When working in health care, there are certain advantages and concerns with having an interpreter. It is important that interpreters understand the rules of confidentiality (Chong, 2002). Interpreters can help calm the fears that patients may have. They also must recognize the cultural differences regarding medicine and treatment (Chong). Some patients receive substandard care because they didn’t have an interpreter or had an inadequate one. Thus, it is essential that the interpreter exchange information such that the patient receives the most accurate diagnosis from the doctor or SLP.
One of the most important things in working with an interpreter is thinking about their perspective. Who are they? What are their beliefs about the situation? Could those beliefs influence the way they interpret? How do they see their role? Is there an internal or external conflict? Thus, it is important to meet with the interpreter at least once before the session to review these questions and brief them on what will happen. This briefing will include the agenda for the session and how the interpretation will work. This is also a good time to ask how they would like to be addressed, etc.
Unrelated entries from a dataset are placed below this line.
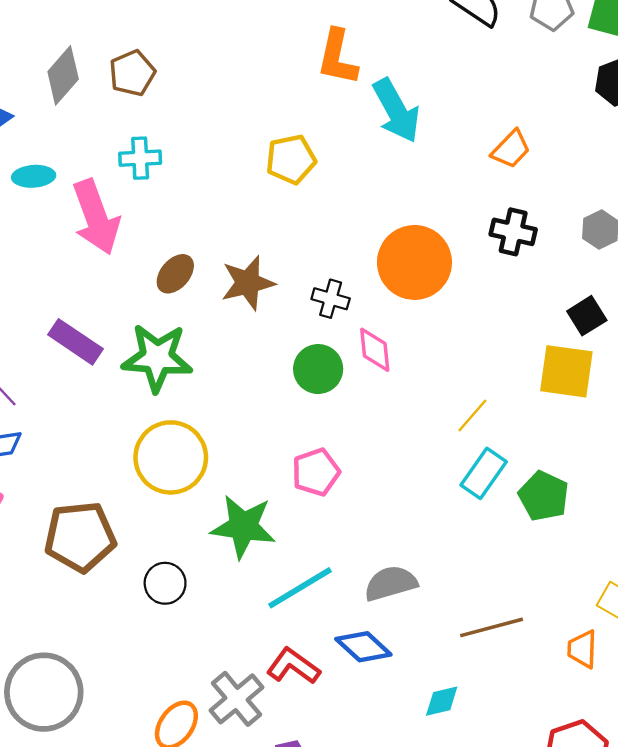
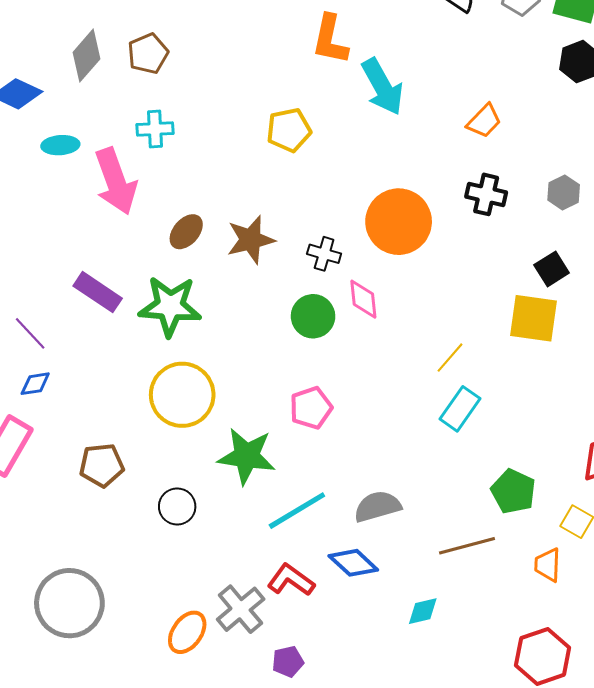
green pentagon: (544, 496) -> (513, 491), moved
brown pentagon: (80, 537) -> (102, 465), size x0.7

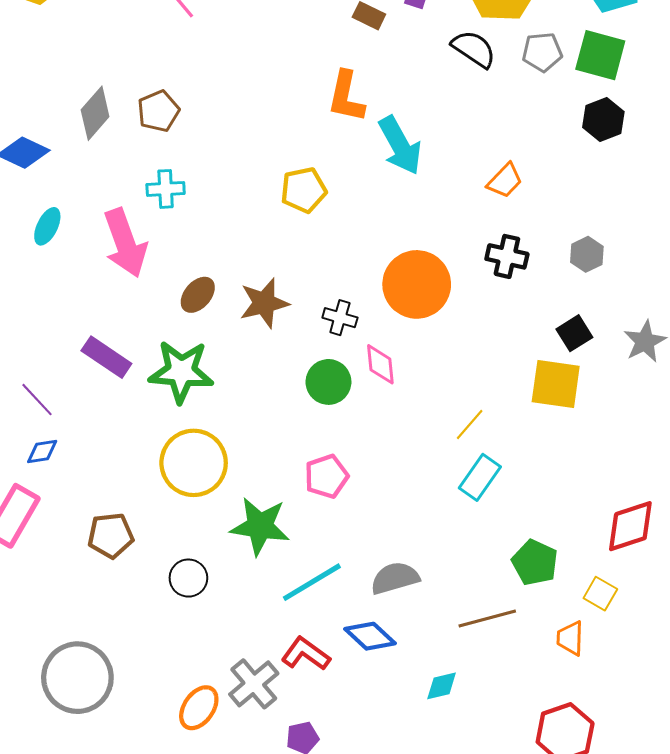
cyan ellipse: (60, 145) -> (47, 226), moved, turned -60

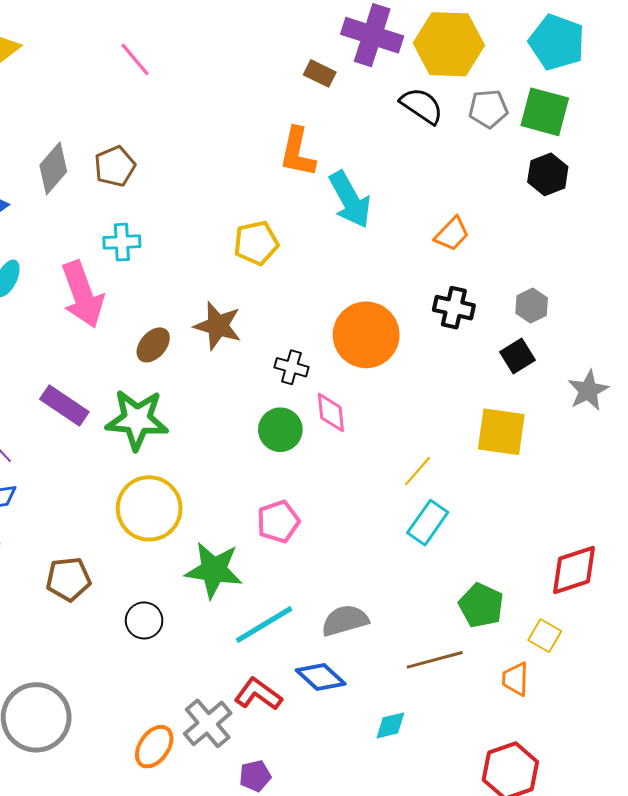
brown star: (264, 303) -> (218, 326), moved, turned 30
black square: (574, 333) -> (517, 356), moved

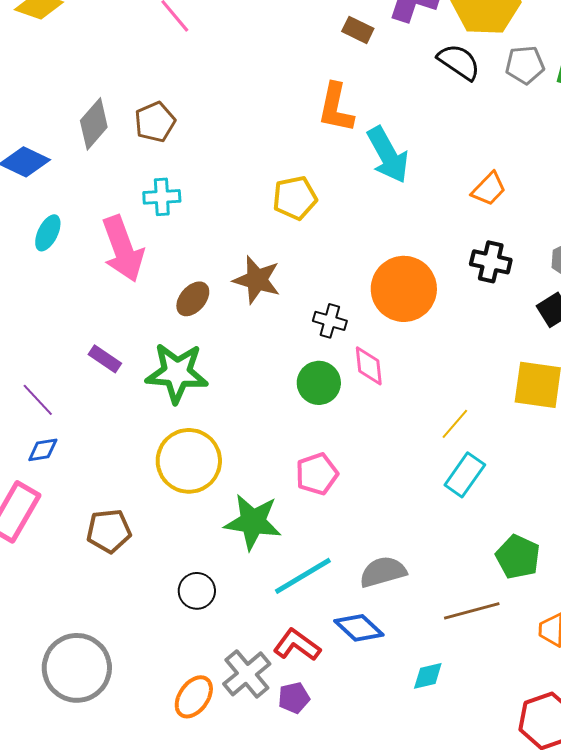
purple rectangle: (64, 406) -> (105, 359), size x0.7
black circle: (144, 620) -> (197, 591), moved
purple pentagon: (255, 776) -> (294, 698), moved

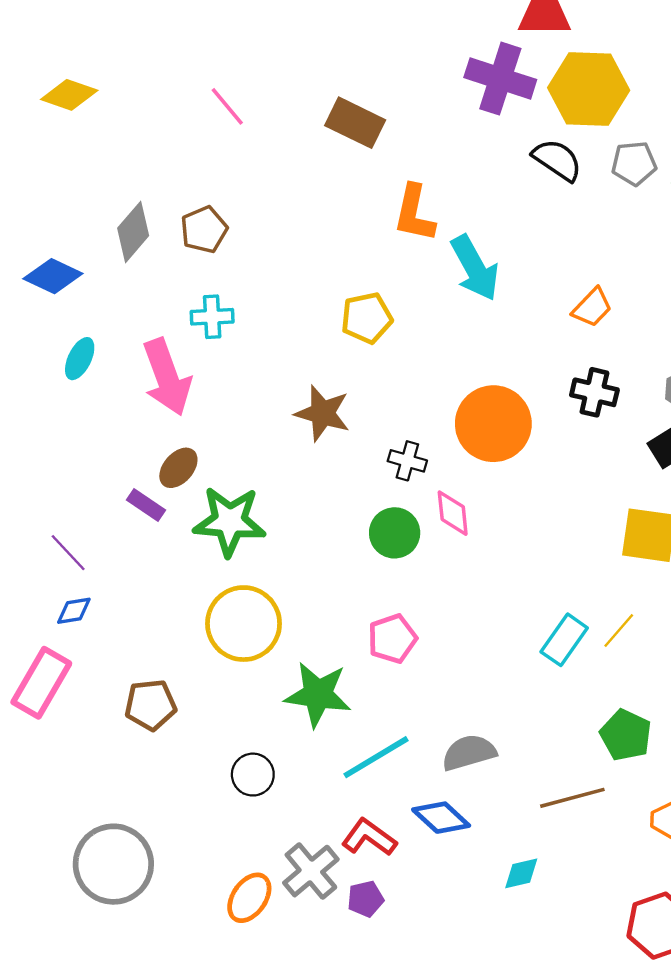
brown rectangle: (358, 30) -> (355, 123), moved, size x1.6
brown ellipse: (193, 299) -> (178, 468), moved
yellow line: (455, 424) -> (619, 630), moved

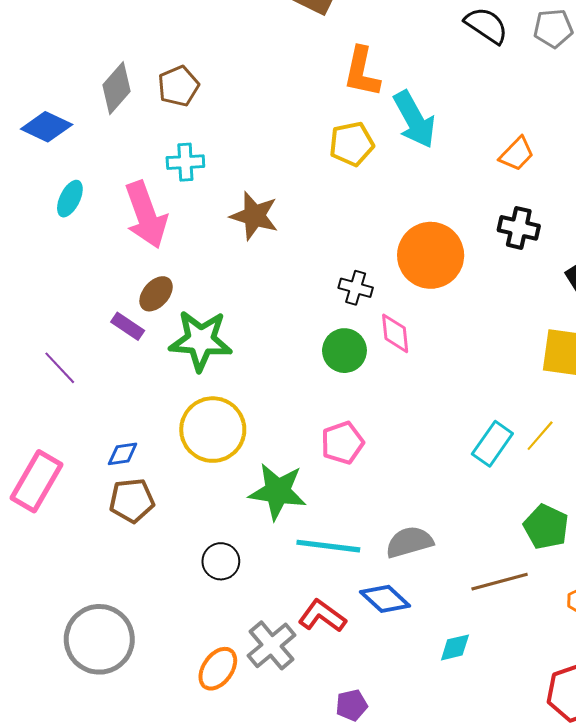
yellow pentagon: (367, 318) -> (352, 144), moved
brown star: (323, 413) -> (254, 216), moved
blue diamond: (74, 611) -> (123, 454), moved
cyan line: (376, 757) -> (328, 546), turned 38
purple pentagon: (366, 899) -> (352, 705), moved

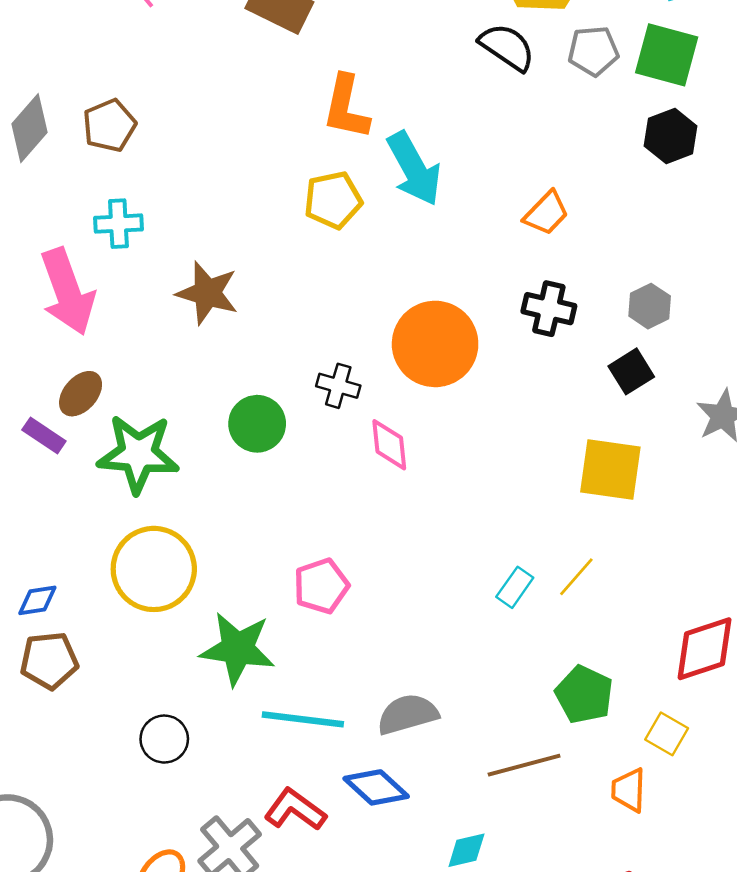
green circle: (344, 351) -> (257, 424), moved
cyan rectangle: (492, 444) -> (515, 587), size x0.7

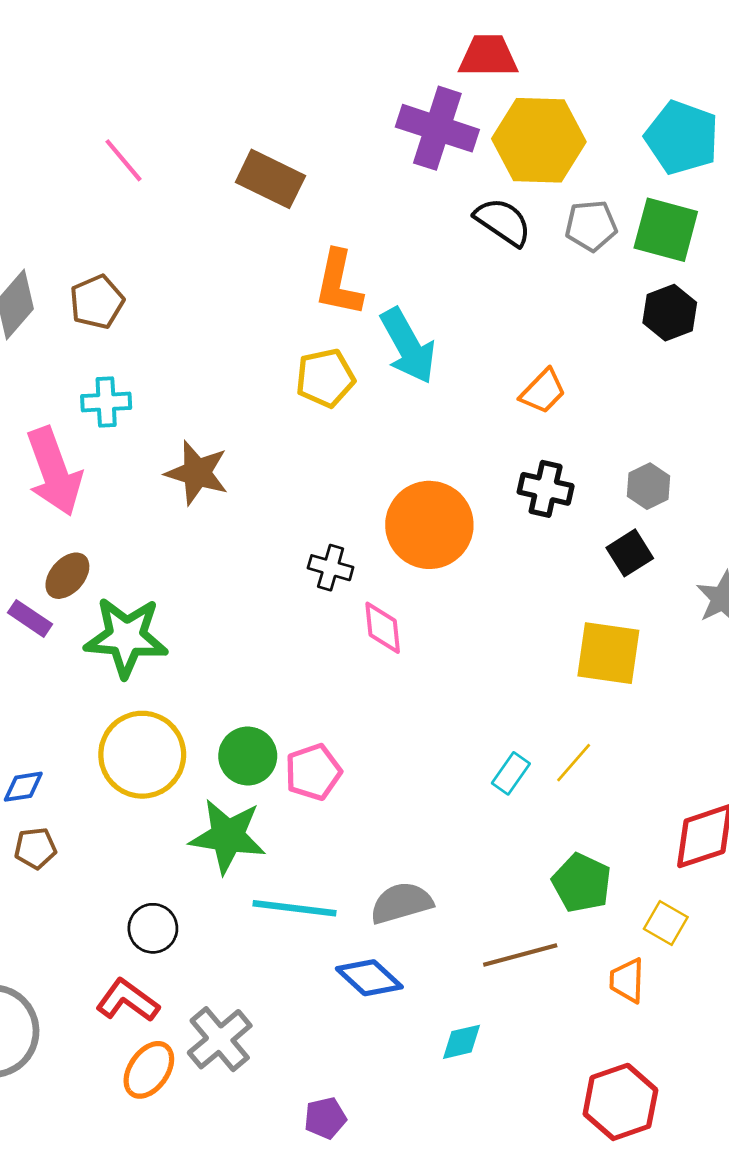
green circle: (257, 424) -> (248, 756), moved
brown pentagon: (49, 661) -> (35, 848), size x0.7
red L-shape: (295, 810) -> (128, 1000), moved

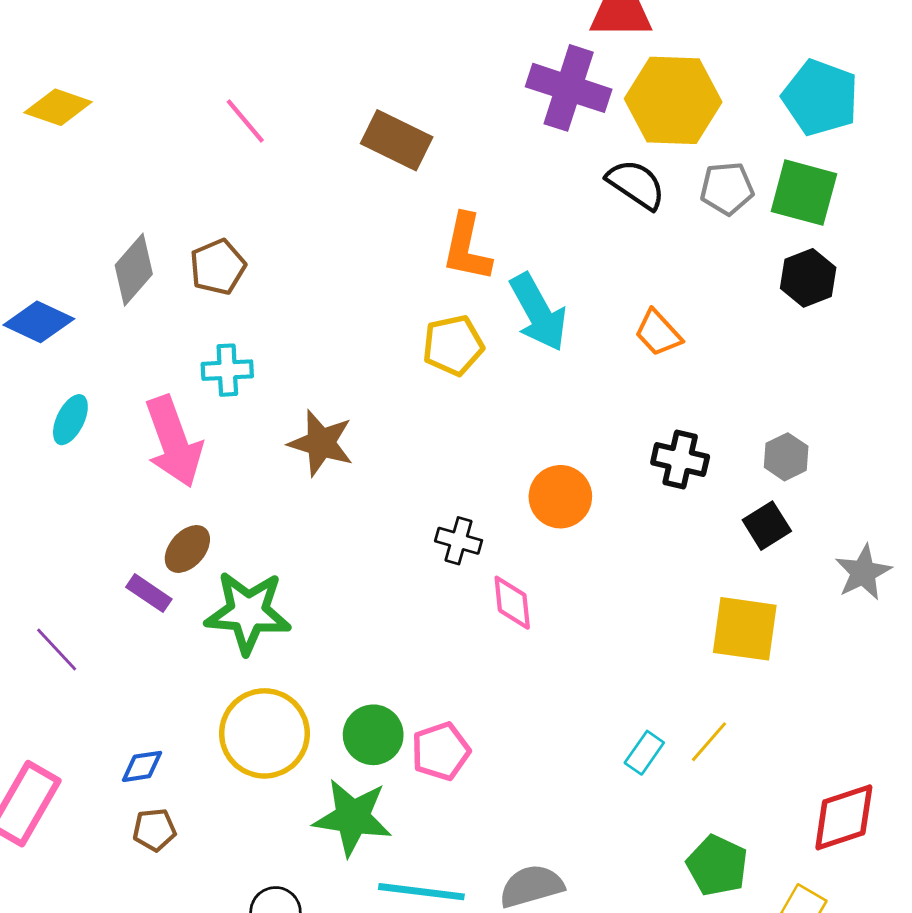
orange trapezoid: (543, 391) -> (658, 333), moved, turned 93
orange circle: (429, 525) -> (560, 497), size x0.7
The next step is the actual session. Here are some pointers for the SLP from my professor:
– Speak clearly and slowly in short sentences
– Allow for pauses and time for interpreters to process what has been said
– Avoid metaphors, idioms, proverbs, slang, abstract words, or professional jargon
– Avoid complex questions and sentences
– Ask if the interpreter understands or needs repetition
– Have a good relationship with the interpreter. Try to maintain interactions that are relaxed and non-threatening.
– Speak to the person (patient or student) and not to the interpreter
– Plan on using consecutive interpretation
– Try to find an interpreter the family feels comfortable with. The family may be unwilling to share some information to the interpreter for cultural reasons. (Hwa-Froelich, 2013)
Then, after the session, a debriefing occurs, where the SLP will discuss outcomes with the interpreter and make future plans if need be (Langdon & Cheng, 2002). It is important to note that the interpreter is not making the diagnosis; he/she is simply discussing his/her impressions with the SLP.
Well, this is just an overview of working with interpreters! Each interpreter is different, as are their expectations. I think it is important to know the basics, though! I sincerely hope this post has helped! I would love to hear any experiences you have all had with using interpreters!
I’ve worked with MANY interpreters and having one with understanding of the situation really does make all of the difference. Discussing expectations with the interpreter before the evaluation is definitely critical. You’ve reinforced some great points here! Thanks for putting it out there!